Я не успела ответить. Дверь палаты распахнулась, и на пороге возникла Ирэн. Почти такая же, какой я видела её в то утро, когда она пришла сообщить мне о закрытии аукциона. Глаза гневно сверкают, грудь вздымается, губы плотно сжаты.
— Уйди, — бросила она мне и деревянными шагами проследовала к кровати, на которой испуганно притихла Яринка. Остановилась, нервно притопывая туфелькой.
Я поднялась, бросив на подругу извиняющийся взгляд. Вышла, неплотно прикрыла за собой дверь, воровато окинула взглядом пустой коридор и приникла ухом к замочной скважине.
— Объяснись! — приказала в палате Ирэн.
А поскольку ответа от Яринки не последовало, повысила голос:
— Как получилось, что гость был вынужден сам учить тебя хорошим манерам?!
Я невольно заскрипела зубами, до боли сжав кулаки. Учить? Вынужден? Вот как здесь это называется?
— Он вам так сказал?! — похоже, Яринка полностью разделила моё возмущение.
— Именно! — Ирэн почти кричала, её голос перестал быть колокольчиковым, звучал резко и неприятно. — Ты отказалась выполнять свои прямые обязанности перед человеком, заплатившим за это большие деньги! Оказала сопротивление хозяину!
— Он мне не хозяин! — Яринка тоже закричала. — Я с его сыном!
— Он купил тебя! Он, а не его сын! По факту ты принадлежишь ему и не имеешь права ни в чём отказывать! Ты опозорила заведение и вынудила меня приносить господину Бурхаеву свои извинения!
Я уже еле сдерживалась, чтобы не распахнуть дверь и не высказать Ирэн всё, что думаю о господине Бурхаеве, о её заведении и о ней самой в частности. Но Яринка сделала это не хуже.
— Да пошло ваше заведение на хер! Это Бурхаев должен извиняться передо мной, это на него вы должны орать, а не на меня! Я никому не сделала ничего плохого!
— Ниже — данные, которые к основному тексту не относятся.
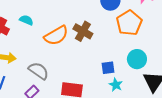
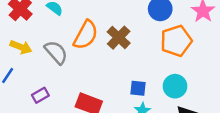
orange semicircle: (56, 36) -> (86, 35), turned -45
gray semicircle: (39, 71) -> (56, 52), moved

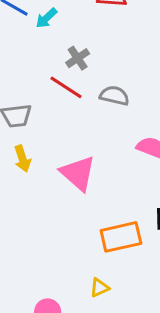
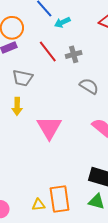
red line: (66, 87) -> (48, 51), moved
orange rectangle: (121, 237) -> (60, 199), moved, turned 76

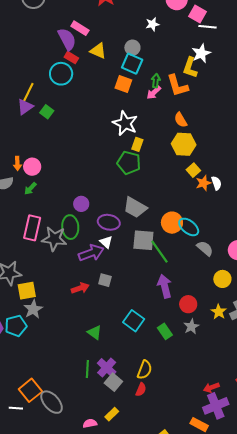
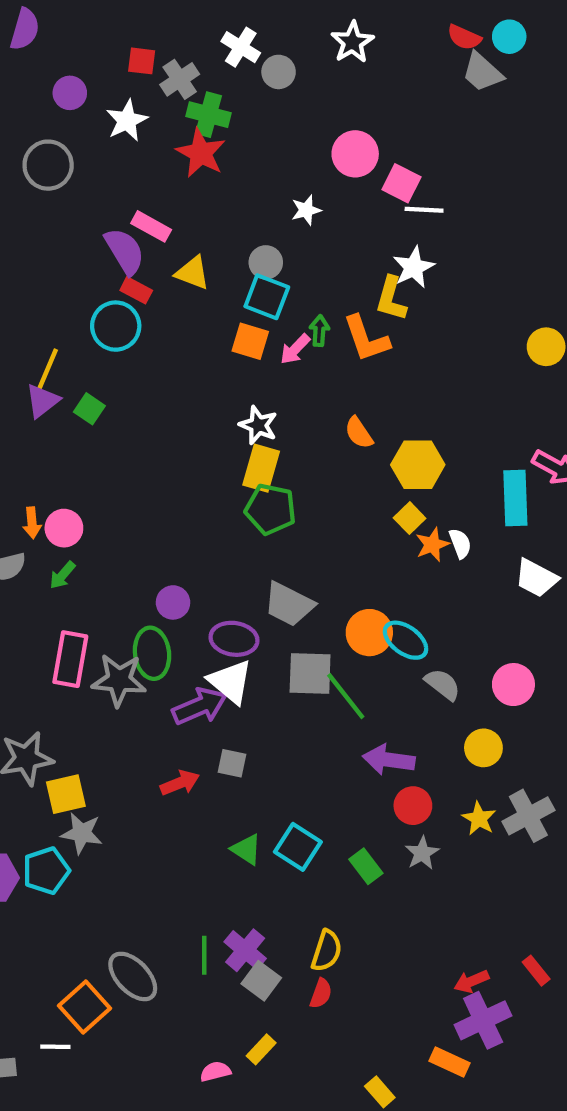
pink arrow: (154, 93) -> (295, 349), moved
orange semicircle: (181, 120) -> (359, 433), moved
white star: (125, 123) -> (258, 425), size x0.7
yellow rectangle: (137, 144) -> (261, 468), moved, size x1.5
yellow hexagon: (184, 144) -> (418, 465), moved
white triangle: (106, 242) -> (230, 682), size x1.6
purple arrow: (165, 286) -> (389, 760), moved, turned -65
gray star: (33, 309) -> (82, 833), turned -30
green triangle: (95, 332) -> (246, 849), moved
gray ellipse: (52, 402) -> (133, 976), moved

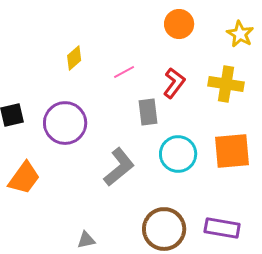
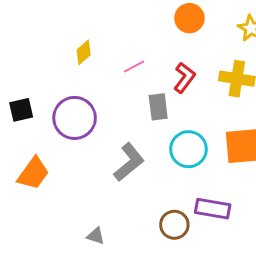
purple rectangle: (222, 228) -> (213, 209), moved
brown circle: (164, 229) -> (174, 225), size x0.7
gray triangle: (86, 240) -> (96, 236), turned 30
Я даже слегка присела, втянув голову в плечи в ожидании реакции Ирэн, но она меня удивила. После ошеломлённой паузы ответила почти спокойно.
— Я прощаю тебя, Ярина, за эти слова. Прощаю, делая скидку на твоё состояние и на то, что это первый твой серьёзный проступок. Но я прощаю кого-либо лишь единожды. В следующий раз наказание будет очень суровым. Не повторяй своих ошибок. Как только доктор разрешит тебе выходить, ты отправишься к господину Бурхаеву и очень искренне извинишься за доставленные ему неудобства. А сейчас хорошенько подумай, прежде чем ответить.
Снова повисла пауза, и я принялась мысленно умолять Яринку быть благоразумной, больше не злить управляющую: ведь разве наши жизни не в её руках? К счастью, Яринка понимала это.
— Да, сударыня, — наконец сухо, но смиренно отозвалась она. — Я извинюсь.
— Вот и умница, — голос-колокольчик снова зазвенел приветливо и добродушно. — После мы забудем этот случай, как досадное недоразумение. Все ошибаются. Поправляйся.
Сообразив, что сейчас Ирэн выйдет из палаты, я на цыпочках побежала к лестнице.